Random Giraffe Facts You May Not Be Aware Of

random giraffe facts

You already know they’re tall—the world’s tallest mammals—but here are more interesting random giraffe facts about these lanky herbivores.

Random Giraffe Facts


1. Giraffes can run at rates of up to 35 mph over short distances.

2. Giraffes only need to drink water a couple of times a week. They acquire most of their water from their plant-based diet, which is beneficial given their height, making drinking difficult (and if a lion happens upon a drinking giraffe, even dangerous).

3. Female giraffes frequently return to their birthplaces to give birth. Their calves are given a hard welcome into the world when they arrive, plummeting over five feet to the ground.

4. Fortunately, within one hour after birth, baby giraffes can stand and even run.

5. Giraffe tongues can grow to be up to 20 inches long and darkly colored, which is supposed to shield them from the sun.

6. Giraffes usually sleep standing up, and if they do fall asleep on the ground, it’s only for a brief six-minute slumber.

7. Giraffes have hair-covered horns known as ossicones, which are solely used by males (for fighting each other).

8. Giraffes need over 75 pounds of food each day, and because they primarily consume leaves, they spend most of their time eating.

Additional Facts


9. The scientific name for the giraffe, Giraffa camelopardalis, comes from the ancient Greek assumption that it resembled a camel sporting a leopard’s cloak.

10. Despite their long necks, giraffes have the same number of vertebrae in their necks as humans: seven. Each vertebra is enormous, measuring up to ten inches in length.

11. Giraffes have a unique circulatory system that begins with a big heart due to their peculiar morphology. It measures two feet in length and can weigh up to 25 pounds.

12. In addition, when the giraffe lowers its head to drink, the jugular veins feature a series of one-way valves that prevent excessive blood flow to the brain.

13. Male giraffes participate in “necking,” a ritualized demonstration of dominance in which they head-butt each other’s bodies.

14. Giraffes walk by moving both legs on the same side of their body together, unlike horses and most other quadrupeds. As a result, the left front and left hind legs step first, followed by the right front and right hind legs.

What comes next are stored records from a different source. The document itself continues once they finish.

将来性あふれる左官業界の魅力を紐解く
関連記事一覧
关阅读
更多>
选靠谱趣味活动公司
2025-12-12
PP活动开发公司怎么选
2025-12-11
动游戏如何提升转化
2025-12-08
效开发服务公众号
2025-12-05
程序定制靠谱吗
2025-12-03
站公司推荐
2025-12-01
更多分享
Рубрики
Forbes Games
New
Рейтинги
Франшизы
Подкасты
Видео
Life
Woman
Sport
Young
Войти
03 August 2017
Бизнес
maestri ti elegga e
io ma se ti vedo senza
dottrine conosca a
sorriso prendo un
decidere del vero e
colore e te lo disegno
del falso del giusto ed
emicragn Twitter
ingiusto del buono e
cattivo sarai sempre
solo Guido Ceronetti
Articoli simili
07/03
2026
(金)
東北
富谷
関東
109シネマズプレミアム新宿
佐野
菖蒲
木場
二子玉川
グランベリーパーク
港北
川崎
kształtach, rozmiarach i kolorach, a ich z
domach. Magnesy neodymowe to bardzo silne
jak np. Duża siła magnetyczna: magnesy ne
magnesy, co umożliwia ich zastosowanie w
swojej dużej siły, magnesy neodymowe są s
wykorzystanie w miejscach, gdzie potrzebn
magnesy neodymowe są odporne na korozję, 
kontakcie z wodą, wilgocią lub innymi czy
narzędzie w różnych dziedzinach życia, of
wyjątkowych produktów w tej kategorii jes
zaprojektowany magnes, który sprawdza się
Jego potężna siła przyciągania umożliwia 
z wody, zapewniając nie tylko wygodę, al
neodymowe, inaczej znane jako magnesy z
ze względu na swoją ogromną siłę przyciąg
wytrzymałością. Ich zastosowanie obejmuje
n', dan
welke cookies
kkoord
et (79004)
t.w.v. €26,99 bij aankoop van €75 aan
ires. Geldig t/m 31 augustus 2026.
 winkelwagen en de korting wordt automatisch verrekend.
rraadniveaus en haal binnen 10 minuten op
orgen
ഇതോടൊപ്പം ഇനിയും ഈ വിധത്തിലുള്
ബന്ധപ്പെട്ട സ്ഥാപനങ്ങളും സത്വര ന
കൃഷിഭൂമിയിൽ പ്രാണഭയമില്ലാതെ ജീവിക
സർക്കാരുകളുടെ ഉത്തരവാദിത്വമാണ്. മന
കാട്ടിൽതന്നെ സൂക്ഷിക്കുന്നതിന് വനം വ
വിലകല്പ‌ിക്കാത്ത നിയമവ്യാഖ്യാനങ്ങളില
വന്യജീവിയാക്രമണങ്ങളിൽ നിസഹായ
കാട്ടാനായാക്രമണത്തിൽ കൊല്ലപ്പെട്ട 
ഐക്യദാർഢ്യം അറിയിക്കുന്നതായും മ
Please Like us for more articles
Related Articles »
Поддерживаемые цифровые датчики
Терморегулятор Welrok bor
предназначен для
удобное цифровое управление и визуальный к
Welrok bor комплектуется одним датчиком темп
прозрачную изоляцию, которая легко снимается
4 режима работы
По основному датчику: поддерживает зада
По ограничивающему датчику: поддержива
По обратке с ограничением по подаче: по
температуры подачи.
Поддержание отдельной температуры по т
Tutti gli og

15. Although giraffes are more inclined to flee than fight an attack, they are not wholly vulnerable. An unlucky lion might be killed or severely injured by a fast kick from its long legs.

16. Male giraffes will taste a female’s pee to see if she is fertile. Which is something you can’t get rid of now.

The first World Giraffe Day will be held on June 21, 2014.

18. Julius Caesar transported the first giraffe to Europe from Alexandria in 46 B.C., as part of his triumphal return to Rome after years of civil conflict.

Lorenzo de’ Medici was given a giraffe by the Egyptian sultan 1500 years later. Since antiquity, giraffes had not been seen in Italy. Their appearance in Florence generated quite a stir as they wandered the streets and accepted delicacies offered from second-story windows.

20. Because Giants first baseman Brandon Belt is renowned as the “Baby Giraffe,” a baby giraffe born at the San Francisco Zoo was appropriately called Brandon Belt. It was predictably charming when the two met.


It’s time to learn all about one of nature’s gentle giants! Take a look at these fascinating random giraffe facts about the giraffe to spread awareness.